- _EXERCISE_
Begin at the line bearing "milyen kevés idő". Transcribe it and all subsequent lines of the material below exactly, and nothing more.

________________

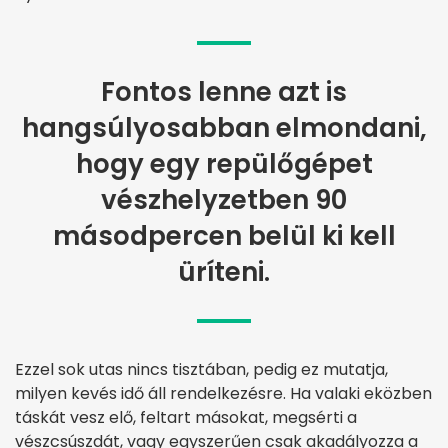
Fontos lenne azt is
hangsúlyosabban elmondani,
hogy egy repülőgépet
vészhelyzetben 90
másodpercen belül ki kell
üríteni.
Ezzel sok utas nincs tisztában, pedig ez mutatja,
milyen kevés idő áll rendelkezésre. Ha valaki eközben
táskát vesz elő, feltart másokat, megsérti a
vészcsúszdát, vagy egyszerűen csak akadályozza a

________________

- _SOLVED EXERCISE_
milyen kevés idő áll rendelkezésre. Ha valaki eközben
táskát vesz elő, feltart másokat, megsérti a
vészcsúszdát, vagy egyszerűen csak akadályozza a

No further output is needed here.